**** Extracted information ****
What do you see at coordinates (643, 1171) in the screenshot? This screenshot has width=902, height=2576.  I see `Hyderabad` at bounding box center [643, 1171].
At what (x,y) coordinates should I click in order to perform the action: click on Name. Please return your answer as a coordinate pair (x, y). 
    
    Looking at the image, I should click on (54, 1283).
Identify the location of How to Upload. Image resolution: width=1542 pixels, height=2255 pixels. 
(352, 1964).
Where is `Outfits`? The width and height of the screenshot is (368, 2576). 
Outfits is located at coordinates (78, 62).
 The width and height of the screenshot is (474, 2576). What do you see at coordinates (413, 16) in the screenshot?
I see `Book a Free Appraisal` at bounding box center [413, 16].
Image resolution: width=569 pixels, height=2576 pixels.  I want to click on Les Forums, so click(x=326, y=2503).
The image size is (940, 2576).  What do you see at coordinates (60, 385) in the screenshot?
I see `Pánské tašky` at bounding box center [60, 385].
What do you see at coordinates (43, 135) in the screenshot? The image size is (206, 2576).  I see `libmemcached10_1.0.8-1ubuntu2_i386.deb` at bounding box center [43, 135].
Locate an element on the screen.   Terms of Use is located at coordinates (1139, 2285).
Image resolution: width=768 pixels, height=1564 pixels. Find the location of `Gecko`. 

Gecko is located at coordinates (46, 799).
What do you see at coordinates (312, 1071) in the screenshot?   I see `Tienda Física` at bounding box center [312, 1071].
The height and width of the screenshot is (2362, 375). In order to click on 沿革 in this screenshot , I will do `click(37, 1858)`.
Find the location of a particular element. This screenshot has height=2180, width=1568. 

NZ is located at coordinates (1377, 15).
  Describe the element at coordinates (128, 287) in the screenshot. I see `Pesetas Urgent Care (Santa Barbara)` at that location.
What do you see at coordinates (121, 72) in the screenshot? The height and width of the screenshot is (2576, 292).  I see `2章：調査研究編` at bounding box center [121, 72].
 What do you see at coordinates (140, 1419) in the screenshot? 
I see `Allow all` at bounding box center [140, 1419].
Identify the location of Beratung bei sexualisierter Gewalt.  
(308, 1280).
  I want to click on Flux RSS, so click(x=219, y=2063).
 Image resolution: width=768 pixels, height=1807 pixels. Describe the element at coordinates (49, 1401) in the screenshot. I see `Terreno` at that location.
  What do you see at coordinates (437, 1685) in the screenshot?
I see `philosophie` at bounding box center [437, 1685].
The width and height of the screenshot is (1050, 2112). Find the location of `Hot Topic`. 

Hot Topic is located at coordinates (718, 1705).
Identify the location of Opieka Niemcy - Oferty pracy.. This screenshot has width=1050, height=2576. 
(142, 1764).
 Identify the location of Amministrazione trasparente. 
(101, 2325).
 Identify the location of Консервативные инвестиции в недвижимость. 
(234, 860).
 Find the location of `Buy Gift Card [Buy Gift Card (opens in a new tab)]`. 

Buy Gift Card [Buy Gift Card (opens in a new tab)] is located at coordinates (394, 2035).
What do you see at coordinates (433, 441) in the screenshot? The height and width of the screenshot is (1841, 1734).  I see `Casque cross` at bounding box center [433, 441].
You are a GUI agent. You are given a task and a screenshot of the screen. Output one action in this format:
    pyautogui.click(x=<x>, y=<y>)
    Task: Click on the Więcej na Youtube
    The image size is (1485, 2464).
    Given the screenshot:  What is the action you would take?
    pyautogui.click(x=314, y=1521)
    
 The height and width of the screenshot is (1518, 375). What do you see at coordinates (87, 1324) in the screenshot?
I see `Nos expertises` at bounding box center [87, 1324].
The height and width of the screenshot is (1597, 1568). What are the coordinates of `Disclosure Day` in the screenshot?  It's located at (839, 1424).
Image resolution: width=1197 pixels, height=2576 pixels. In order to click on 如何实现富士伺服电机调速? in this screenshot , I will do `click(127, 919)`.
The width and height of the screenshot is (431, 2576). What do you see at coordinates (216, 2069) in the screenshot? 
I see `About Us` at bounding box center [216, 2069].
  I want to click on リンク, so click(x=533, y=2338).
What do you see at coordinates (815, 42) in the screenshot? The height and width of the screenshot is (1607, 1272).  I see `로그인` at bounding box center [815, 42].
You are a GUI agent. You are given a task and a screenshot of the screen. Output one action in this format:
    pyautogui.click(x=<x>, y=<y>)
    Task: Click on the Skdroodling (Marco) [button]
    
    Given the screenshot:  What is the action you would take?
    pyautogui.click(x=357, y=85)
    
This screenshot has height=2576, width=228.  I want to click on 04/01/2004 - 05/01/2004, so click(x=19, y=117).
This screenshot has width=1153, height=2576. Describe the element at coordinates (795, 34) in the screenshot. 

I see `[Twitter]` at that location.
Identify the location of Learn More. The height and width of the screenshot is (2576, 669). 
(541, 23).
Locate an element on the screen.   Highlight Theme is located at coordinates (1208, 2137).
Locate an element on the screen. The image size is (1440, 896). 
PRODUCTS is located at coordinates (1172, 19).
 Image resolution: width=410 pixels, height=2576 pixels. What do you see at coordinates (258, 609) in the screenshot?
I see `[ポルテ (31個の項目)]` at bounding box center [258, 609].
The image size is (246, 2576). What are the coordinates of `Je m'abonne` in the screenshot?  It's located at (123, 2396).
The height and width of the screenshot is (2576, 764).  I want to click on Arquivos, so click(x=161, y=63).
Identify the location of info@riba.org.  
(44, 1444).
****
Produce a word-for-word restatement of all the records.

What do you see at coordinates (643, 1171) in the screenshot? This screenshot has width=902, height=2576.  I see `Hyderabad` at bounding box center [643, 1171].
At what (x,y) coordinates should I click in order to perform the action: click on Name. Please return your answer as a coordinate pair (x, y). 
    
    Looking at the image, I should click on (54, 1283).
Identify the location of How to Upload. Image resolution: width=1542 pixels, height=2255 pixels. 
(352, 1964).
Where is `Outfits`? The width and height of the screenshot is (368, 2576). 
Outfits is located at coordinates (78, 62).
 The width and height of the screenshot is (474, 2576). What do you see at coordinates (413, 16) in the screenshot?
I see `Book a Free Appraisal` at bounding box center [413, 16].
Image resolution: width=569 pixels, height=2576 pixels.  I want to click on Les Forums, so click(x=326, y=2503).
The image size is (940, 2576).  What do you see at coordinates (60, 385) in the screenshot?
I see `Pánské tašky` at bounding box center [60, 385].
What do you see at coordinates (43, 135) in the screenshot? The image size is (206, 2576).  I see `libmemcached10_1.0.8-1ubuntu2_i386.deb` at bounding box center [43, 135].
Locate an element on the screen.   Terms of Use is located at coordinates (1139, 2285).
Image resolution: width=768 pixels, height=1564 pixels. Find the location of `Gecko`. 

Gecko is located at coordinates (46, 799).
What do you see at coordinates (312, 1071) in the screenshot?   I see `Tienda Física` at bounding box center [312, 1071].
The height and width of the screenshot is (2362, 375). In order to click on 沿革 in this screenshot , I will do `click(37, 1858)`.
Find the location of a particular element. This screenshot has height=2180, width=1568. 

NZ is located at coordinates (1377, 15).
  Describe the element at coordinates (128, 287) in the screenshot. I see `Pesetas Urgent Care (Santa Barbara)` at that location.
What do you see at coordinates (121, 72) in the screenshot? The height and width of the screenshot is (2576, 292).  I see `2章：調査研究編` at bounding box center [121, 72].
 What do you see at coordinates (140, 1419) in the screenshot? 
I see `Allow all` at bounding box center [140, 1419].
Identify the location of Beratung bei sexualisierter Gewalt.  
(308, 1280).
  I want to click on Flux RSS, so click(x=219, y=2063).
 Image resolution: width=768 pixels, height=1807 pixels. Describe the element at coordinates (49, 1401) in the screenshot. I see `Terreno` at that location.
  What do you see at coordinates (437, 1685) in the screenshot?
I see `philosophie` at bounding box center [437, 1685].
The width and height of the screenshot is (1050, 2112). Find the location of `Hot Topic`. 

Hot Topic is located at coordinates (718, 1705).
Identify the location of Opieka Niemcy - Oferty pracy.. This screenshot has width=1050, height=2576. 
(142, 1764).
 Identify the location of Amministrazione trasparente. 
(101, 2325).
 Identify the location of Консервативные инвестиции в недвижимость. 
(234, 860).
 Find the location of `Buy Gift Card [Buy Gift Card (opens in a new tab)]`. 

Buy Gift Card [Buy Gift Card (opens in a new tab)] is located at coordinates (394, 2035).
What do you see at coordinates (433, 441) in the screenshot? The height and width of the screenshot is (1841, 1734).  I see `Casque cross` at bounding box center [433, 441].
You are a GUI agent. You are given a task and a screenshot of the screen. Output one action in this format:
    pyautogui.click(x=<x>, y=<y>)
    Task: Click on the Więcej na Youtube
    The image size is (1485, 2464).
    Given the screenshot:  What is the action you would take?
    pyautogui.click(x=314, y=1521)
    
 The height and width of the screenshot is (1518, 375). What do you see at coordinates (87, 1324) in the screenshot?
I see `Nos expertises` at bounding box center [87, 1324].
The height and width of the screenshot is (1597, 1568). What are the coordinates of `Disclosure Day` in the screenshot?  It's located at (839, 1424).
Image resolution: width=1197 pixels, height=2576 pixels. In order to click on 如何实现富士伺服电机调速? in this screenshot , I will do `click(127, 919)`.
The width and height of the screenshot is (431, 2576). What do you see at coordinates (216, 2069) in the screenshot? 
I see `About Us` at bounding box center [216, 2069].
  I want to click on リンク, so click(x=533, y=2338).
What do you see at coordinates (815, 42) in the screenshot? The height and width of the screenshot is (1607, 1272).  I see `로그인` at bounding box center [815, 42].
You are a GUI agent. You are given a task and a screenshot of the screen. Output one action in this format:
    pyautogui.click(x=<x>, y=<y>)
    Task: Click on the Skdroodling (Marco) [button]
    
    Given the screenshot:  What is the action you would take?
    pyautogui.click(x=357, y=85)
    
This screenshot has height=2576, width=228.  I want to click on 04/01/2004 - 05/01/2004, so click(x=19, y=117).
This screenshot has width=1153, height=2576. Describe the element at coordinates (795, 34) in the screenshot. 

I see `[Twitter]` at that location.
Identify the location of Learn More. The height and width of the screenshot is (2576, 669). 
(541, 23).
Locate an element on the screen.   Highlight Theme is located at coordinates (1208, 2137).
Locate an element on the screen. The image size is (1440, 896). 
PRODUCTS is located at coordinates (1172, 19).
 Image resolution: width=410 pixels, height=2576 pixels. What do you see at coordinates (258, 609) in the screenshot?
I see `[ポルテ (31個の項目)]` at bounding box center [258, 609].
The image size is (246, 2576). What are the coordinates of `Je m'abonne` in the screenshot?  It's located at (123, 2396).
The height and width of the screenshot is (2576, 764).  I want to click on Arquivos, so click(x=161, y=63).
Identify the location of info@riba.org.  
(44, 1444).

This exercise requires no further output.